Die Gerichte hinken der Geschichte nach. In Gorleben sollten abgebrannte Brennelemente ursprünglich tatsächlich nur vier bis sieben Jahre lang vor der Wiederaufarbeitung zwischengelagert werden. Das Atomgesetz schreibt diesen Weg heute nicht mehr vor. „Nunmehr sind die Zwischenlager als die wichtigsten Entsorgungsanlagen für die nächsten 50 Jahre vorgesehen“, meint Piontek, „bei der Errichtung wurde aber auf ein atomrechtliches Genehmigungsverfahren verzichtet.“

Die Lagerhalle von Gorleben wurde mit einer einfachen Baugenehmigung erstellt. Das Bauwerk selbst, meint der Betreiber, sei nicht sicherheitsrelevant. Nur der Betrieb wurde nach dem Atomgesetz genehmigt. Für Piontek ist es „geradezu ein Unding, daß gerade bei den nunmehr wichtigsten Entsorgungseinrichtungen das Atomgesetz nicht konsequent angewendet wird“. Grundrechte der Anwohner seien verletzt, weil keine Möglichkeit bestand, Einwände zu erheben.

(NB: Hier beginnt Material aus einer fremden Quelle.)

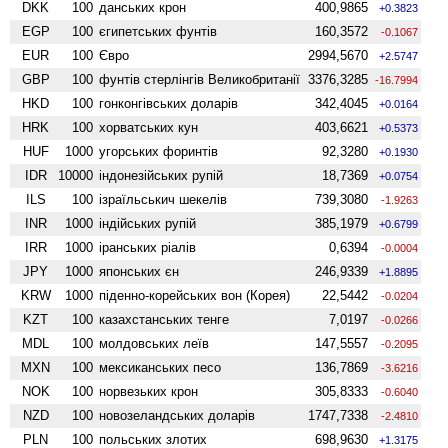
DKK
100
данських крон
400,9865
+0.3823
EGP
100
єгипетських фунтів
160,3572
-0.1067
EUR
100
Євро
2994,5670
+2.5747
GBP
100
фунтів стерлінгів Велико­британії
3376,3285
-16.7994
HKD
100
гонконгівських доларів
342,4045
+0.0164
HRK
100
хорватських кун
403,6621
+0.5373
HUF
1000
угорських форинтів
92,3280
+0.1930
IDR
10000
індонезійських рупій
18,7369
+0.0754
ILS
100
ізраїльськич шекелів
739,3080
-1.9263
INR
1000
індійських рупій
385,1979
+0.6799
IRR
1000
іранських ріалів
0,6394
-0.0004
JPY
1000
японських єн
246,9339
+1.8895
KRW
1000
піденно-корейських вон (Корея)
22,5442
-0.0204
KZT
100
казахстанських тенге
7,0197
-0.0266
MDL
100
молдовських леїв
147,5557
-0.2095
MXN
100
мексиканських песо
136,7869
-3.6216
NOK
100
норвезьких крон
305,8333
-0.6040
NZD
100
ново­зеландських доларів
1747,7338
-2.4810
PLN
100
польських злотих
698,9630
+1.3175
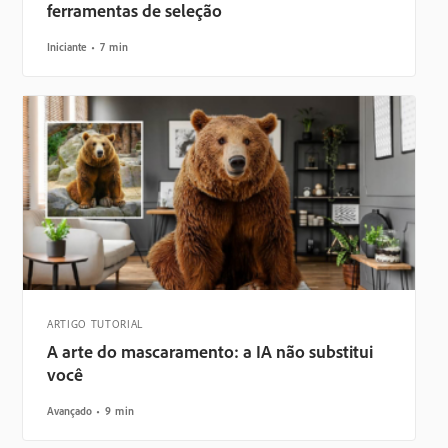
ferramentas de seleção
Iniciante
7 min
ARTIGO TUTORIAL
A arte do mascaramento: a IA não substitui
você
Avançado
9 min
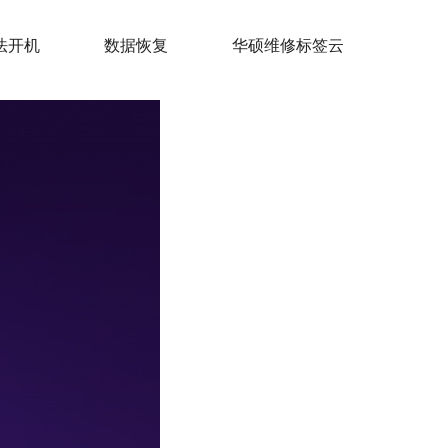
法开机
数据恢复
华硕维修标签云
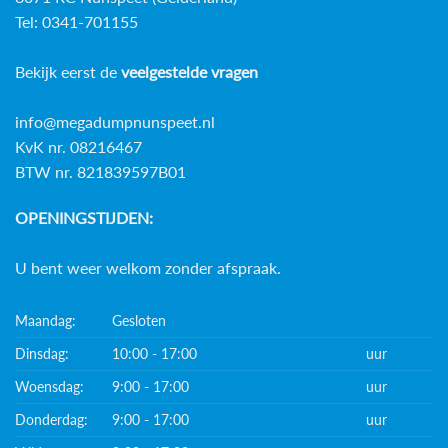
Tel: 0341-701155
Bekijk eerst de
veelgestelde vragen
info@megadumpnunspeet.nl
KvK nr. 08216467
BTW nr. 821839597B01
OPENINGSTIJDEN:
U bent weer welkom zonder afspraak.
Maandag:
Gesloten
Dinsdag:
10:00 - 17:00
uur
Woensdag:
9:00 - 17:00
uur
Donderdag:
9:00 - 17:00
uur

Ein zweites Mal könne das Bundesverfassungsgericht daher nicht mehr auf das Hauptsacheverfahren verweisen. „Schließlich tut sich seit zwölf Jahren nichts“, sagt Piontek, „dieses Verfahren hat sich als faktisch unentscheidbar herausgestellt.“

Auch dem heute wichtigsten Bestandteil des Entsorgungskonzepts fehlt die Rechtsgrundlage. Piontek: „Der Castor ist nur als Transportbehälter, nie aber als Lagerbehälter genehmigt worden.“ Doch just das eine Exemplar, das in Philippsburg parkt, ist nicht mehr Gegenstand des verschleppten Hauptverfahrens. Zum drittenmal hat das Oberverwaltungsgericht Lüneburg Anfang der Woche festgestellt, daß die Genehmigung, diesen Castor in Gorleben zum deponieren, nicht zu beanstanden sei.

Aber Piontek kennt auch dafür Rechtsmittel: Falls das niedersächsische Umweltministerium den schlagzeilenträchtigen Behälter nach Gorleben läßt, sei es auf Anweisung aus Bonn, wird Rechtsanwalt Piontek wiederum vors Verwaltungsgericht ziehen...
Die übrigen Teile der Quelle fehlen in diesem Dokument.